Enveloppée d’une capeline laissant deviner le chic plus spectaculaire de sa tenue, la jeune femme se penche vers le chauffeur: «Allez, rien qu’un tour, Roy, je t’en prie, un dernier… et puis j’irai dormir.» Dans le rétroviseur du plafond le chauffeur lui décoche un sourire. Aussitôt la passagère se détourne pour masquer sa reconnaissance et, une dernière fois, les yeux baissés, révise la conformité de sa tenue: n’avoir rien trahi cette fois, pas de gaffe, la hauteur des talons, le fourreau de satin vert… noir?… vert ce soir de ce vert appelé Pandora, le moindre clip, bijoux (forcément authentiques) jusqu’à l’aura de la coiffure, bien sûr, d’une ressemblance que certains sur son passage dans la villa qualifient «d’hallucinante».
Ouvrant les yeux, d’un geste brusque Moonce Moon rabat son manteau sur le vert de sa robe, et, digne, lève la tête (peu visible sous la capuche), son regard laissant filer sur le côté un panneau où l’on peut lire en lettres à demi absorbées par la nuit (malgré le scintillement qui vient juste de s’allumer), où l’on pourrait deviner si l’on avait la curiosité des derniers arrivants sur la ville (comme un humour noir propre à cette région du monde), où l’on aurait pu déchiffrer au passage :
Bienvenue
à la Cité des anges

puis quelques minutes plus tard si on n’avait pas été trop distrait sur un panneau identique on aurait aperçu

Bienvenue à Hollywood

et enfin, sur un troisième et dernier panneau en lettres encore plus fuyantes, mal éclairées et aussi imprévisibles qu’invraisemblables,

Mais
attention
aux pseudo-mirages
du Monde des images »

À propos de l’auteur

Philippe Raymond-Thimonga © Photo DR

Philippe Raymond-Thimonga est né à Paris où il vit et enseigne la psychologie.

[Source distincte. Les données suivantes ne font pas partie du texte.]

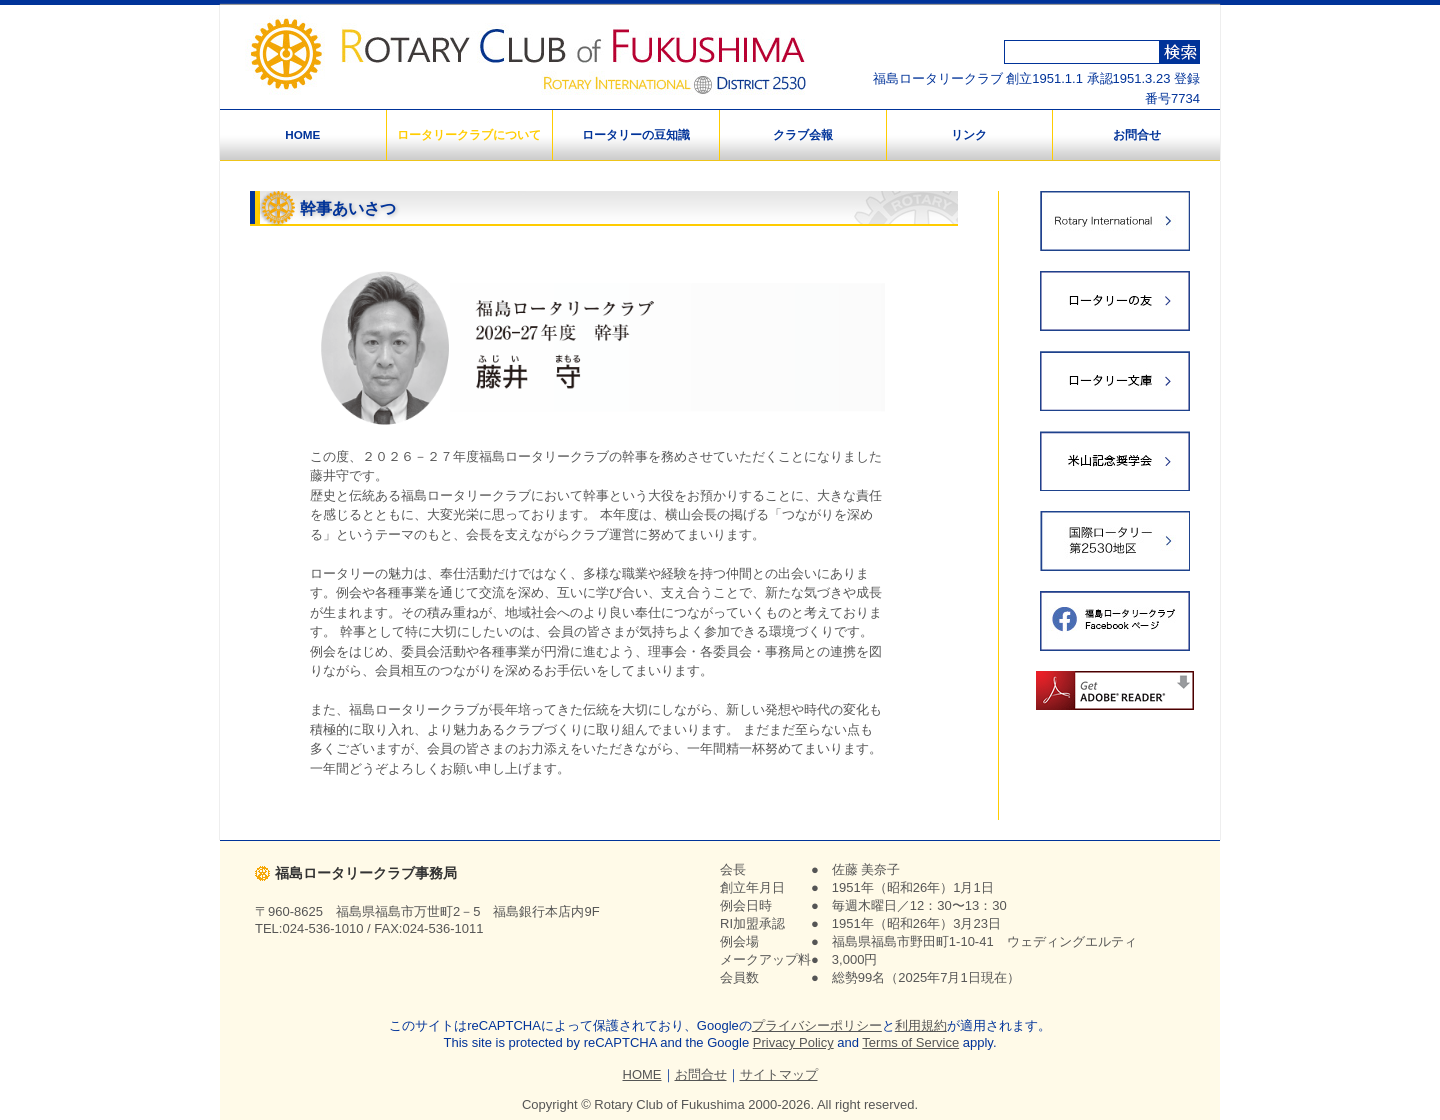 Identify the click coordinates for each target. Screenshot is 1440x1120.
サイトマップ (779, 1074)
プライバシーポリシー (817, 1025)
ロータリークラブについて (469, 134)
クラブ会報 (803, 134)
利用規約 (921, 1025)
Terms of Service (910, 1042)
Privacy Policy (793, 1042)
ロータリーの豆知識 (636, 134)
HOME (302, 134)
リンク (969, 134)
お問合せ (1137, 134) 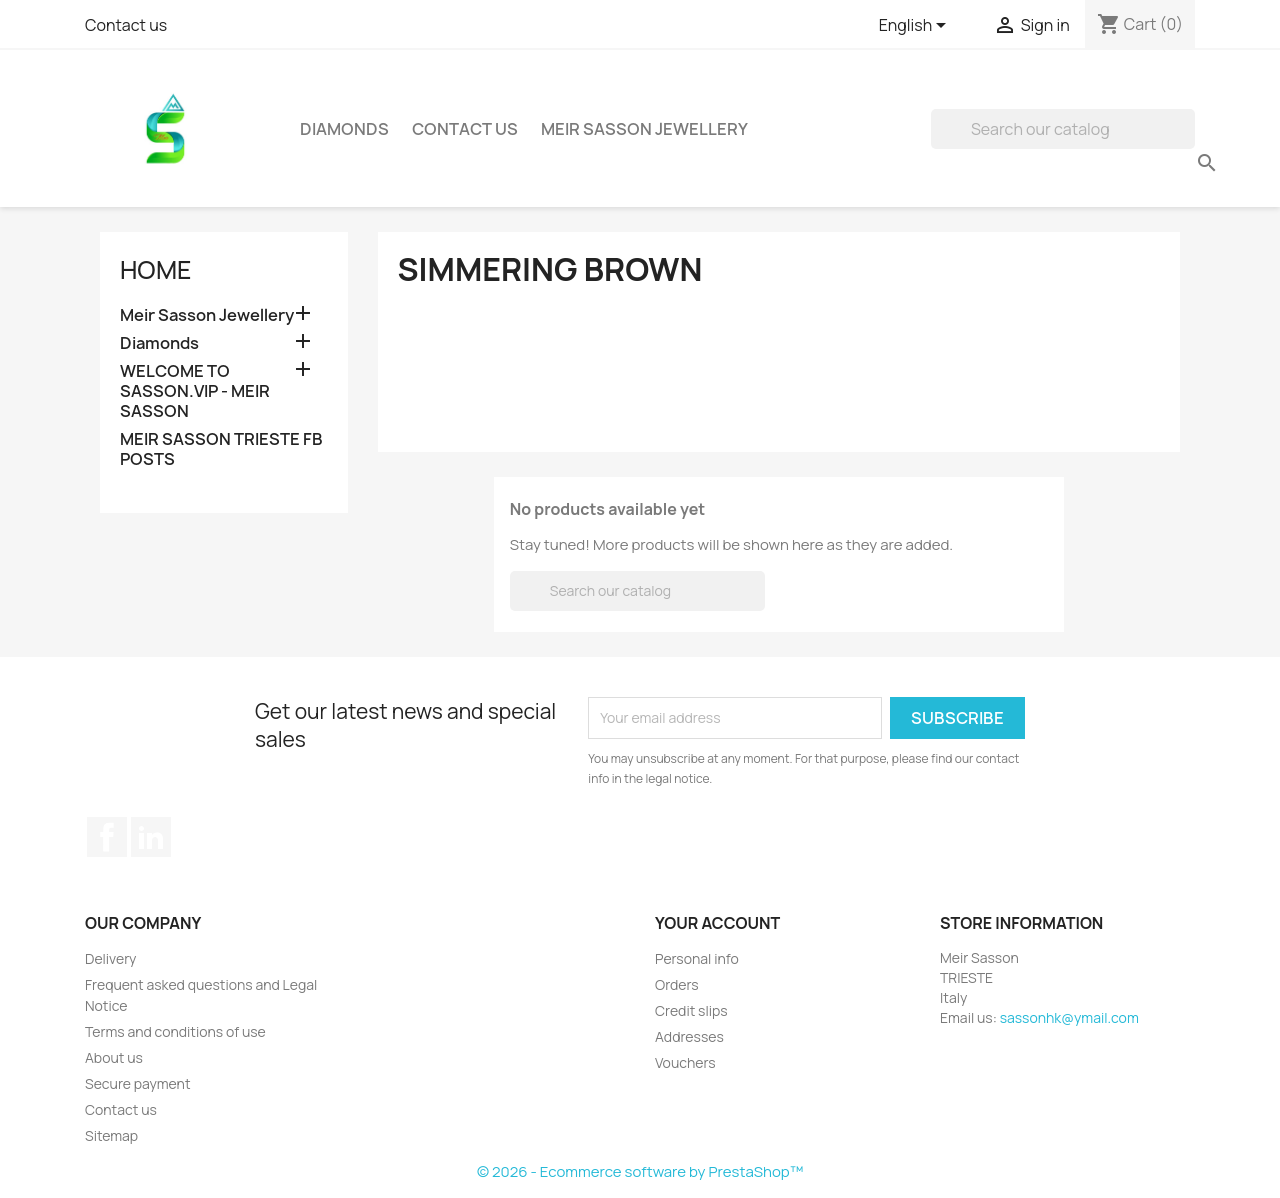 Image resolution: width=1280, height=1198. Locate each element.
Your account (717, 923)
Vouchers (685, 1062)
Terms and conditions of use (175, 1031)
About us (114, 1057)
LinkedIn (151, 837)
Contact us (126, 25)
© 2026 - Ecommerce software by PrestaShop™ (640, 1171)
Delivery (110, 958)
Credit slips (691, 1010)
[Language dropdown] (916, 27)
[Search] (1063, 129)
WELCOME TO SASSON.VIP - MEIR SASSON (195, 391)
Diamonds (344, 129)
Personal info (697, 958)
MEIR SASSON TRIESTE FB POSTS (221, 449)
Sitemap (111, 1135)
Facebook (107, 837)
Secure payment (138, 1083)
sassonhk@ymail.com (1069, 1017)
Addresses (689, 1036)
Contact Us (465, 129)
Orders (677, 984)
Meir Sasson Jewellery (644, 129)
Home (156, 270) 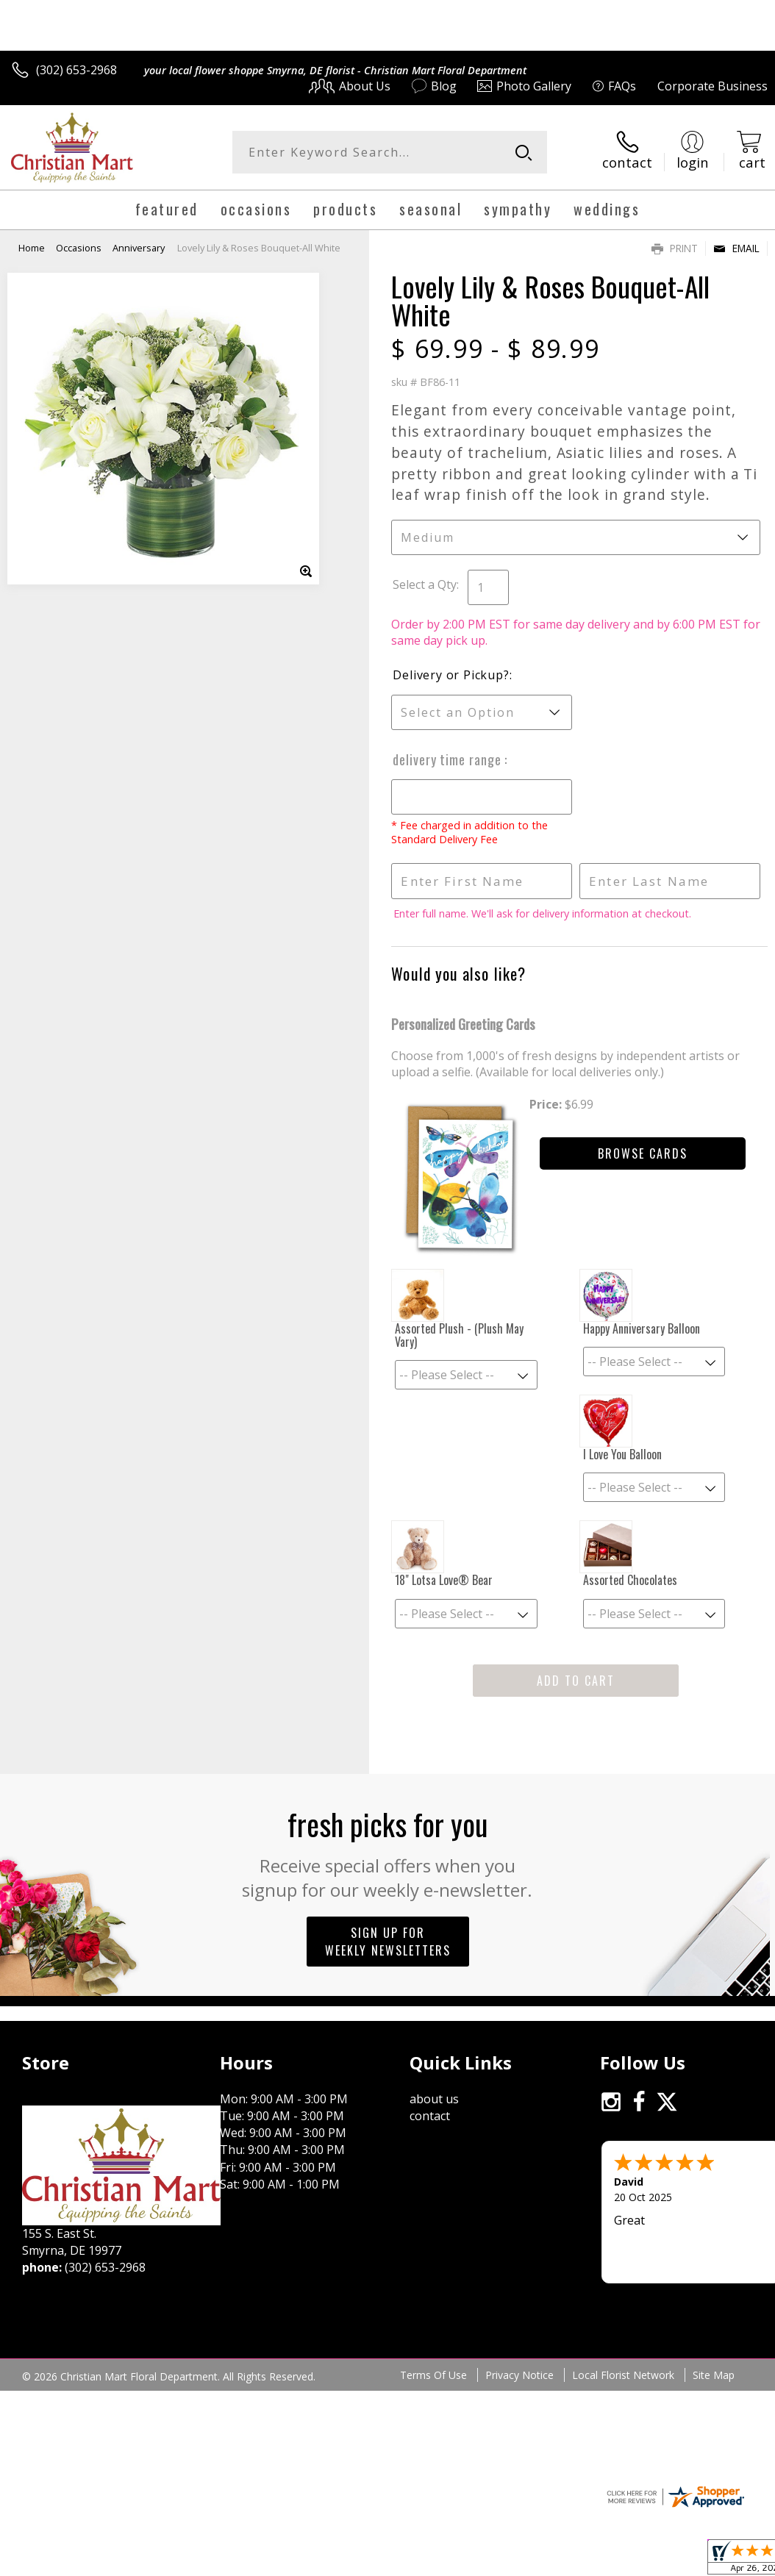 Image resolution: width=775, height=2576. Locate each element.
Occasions (78, 247)
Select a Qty (425, 584)
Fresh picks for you (387, 1852)
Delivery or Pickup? (451, 675)
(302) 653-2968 (76, 70)
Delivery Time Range (448, 759)
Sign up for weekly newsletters (388, 1941)
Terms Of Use (433, 2375)
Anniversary (139, 247)
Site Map (714, 2375)
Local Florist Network (623, 2375)
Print (674, 248)
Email (736, 248)
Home (31, 247)
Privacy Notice (519, 2375) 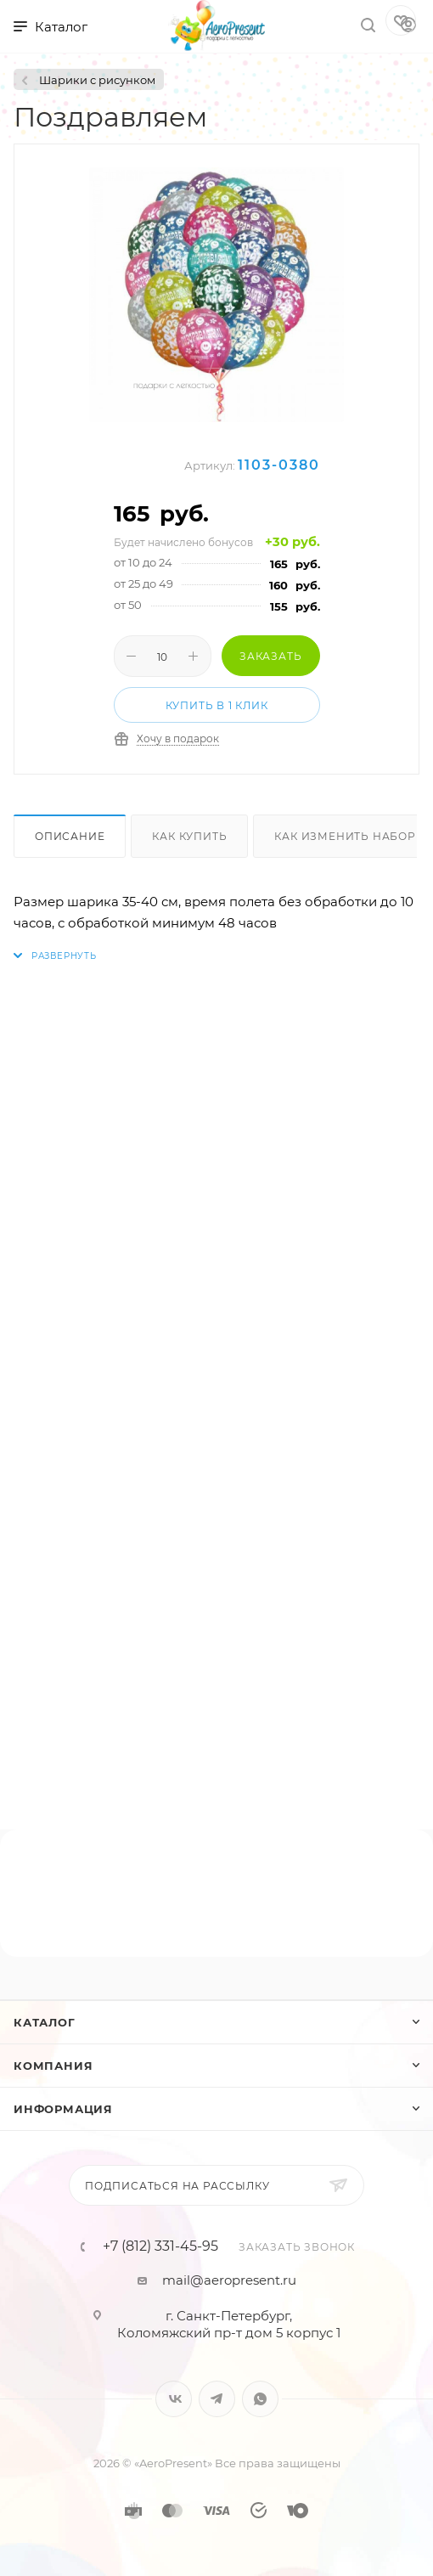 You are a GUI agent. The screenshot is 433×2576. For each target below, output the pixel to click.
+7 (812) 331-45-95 (160, 2246)
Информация (63, 2109)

Après L’Éternité, de temps en temps (Mercure de France), ses derniers romans comme Ressemblances (Desclée de Brouwer) ou Domino (L’Esprit des péninsules) sont axés sur le devenir humain dans la société contemporaine. Il a également écrit le livret d’un drame lyrique pour les Percussions de Strasbourg, La Célébration des invisibles (Mercure de France) qui fut repris à Paris à la Cité de la Musique (Source: Serge Safran Éditeur)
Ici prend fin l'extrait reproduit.